LONDON (Reuters) - Sovereign wealth funds pulled $37.8 billion from global stock and bond markets in 2016, data from research firm eVestment showed on Monday, although fourth quarter flows showed a slowdown in the rate of redemptions.
Oil-backed sovereign wealth funds (SWFs) have been under pressure since oil prices tumbled from their mid-2014 highs of $115 a barrel, and 2016 marks their third year of net selling.
However, sovereign investors’ redemptions from third party fund managers have slowed year-on-year, down from $45.7 billion in 2015. The rate of selling steadily reduced over the course of 2016, with fourth quarter redemptions of $4.9 billion, down from a revised $7.2 billion in the third quarter, eVestment said.
This could be related to a rebound in oil prices from a low of $27 a barrel in January 2016 to around $57 a barrel in December after oil producers reached a deal to cut output.
Peter Laurelli, global head of research at eVestment, which collates data from 4,400 firms managing money on behalf of institutional investors, highlighted the correlation between oil prices and flows.
“If you look at when the price of oil began to fall in 2014, along with the rise in strength of the U.S. dollar, that moment coincides very closely with the shift of SWF flows to external institutional managers from positive to negative,” he said.

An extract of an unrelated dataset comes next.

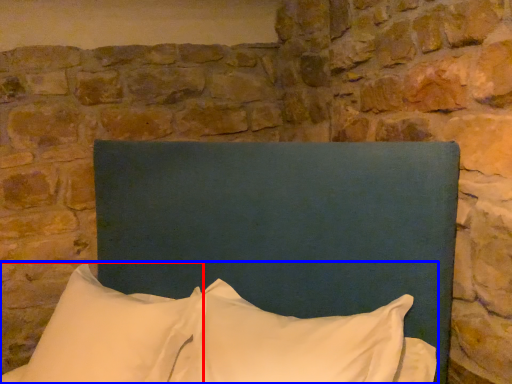 Question: Among these objects, which one is farthest to the camera, pillow (highlighted by a red box) or pillow (highlighted by a blue box)?

Choices:
 (A) pillow
 (B) pillow

Answer: (A) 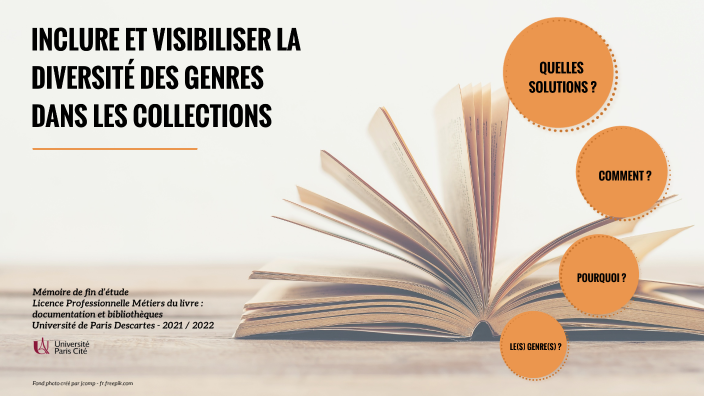 At what (x,y) coordinates should I click in order to perform the action: click on wall. Please return your answer as a coordinate pair (x, y). Looking at the image, I should click on (253, 200).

Redemptions peaked in the third quarter of 2015 at $20.1 billion, though there have been no net inflows since second quarter 2014.
In fourth quarter 2016, the biggest redemptions came in U.S. equity and global equity mandates, which saw net outflows of $3.3 billion and $1.1 billion respectively. Passively-managed emerging market equity mandates lost $1.4 billion.
U.S. and global equity markets have rallied to record levels since Donald Trump was elected as U.S. president in November, but Laurelli said decisions to redeem assets were not short-term in nature.
Fixed income mandates, which had attracted a total $2.5 billion of net inflows in the third quarter, switched to net outflows of $13.5 million in the fourth quarter.